• [Page images and extracted text]:
"""

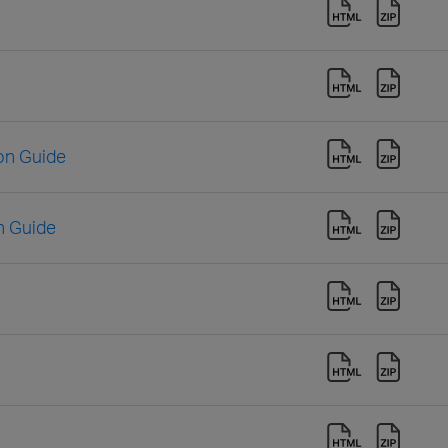
ion Guide
n Guide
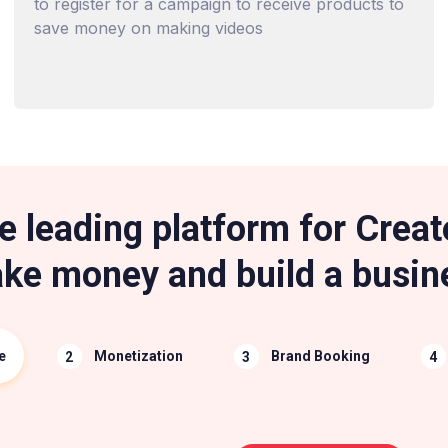
to register for a campaign to receive products to
save money on making videos
e leading platform for Creat
ke money and build a busin
e
Monetization
Brand Booking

"""

Which lines in the data above hold the string "money"? Return each of them.

save money on making videos
ke money and build a busin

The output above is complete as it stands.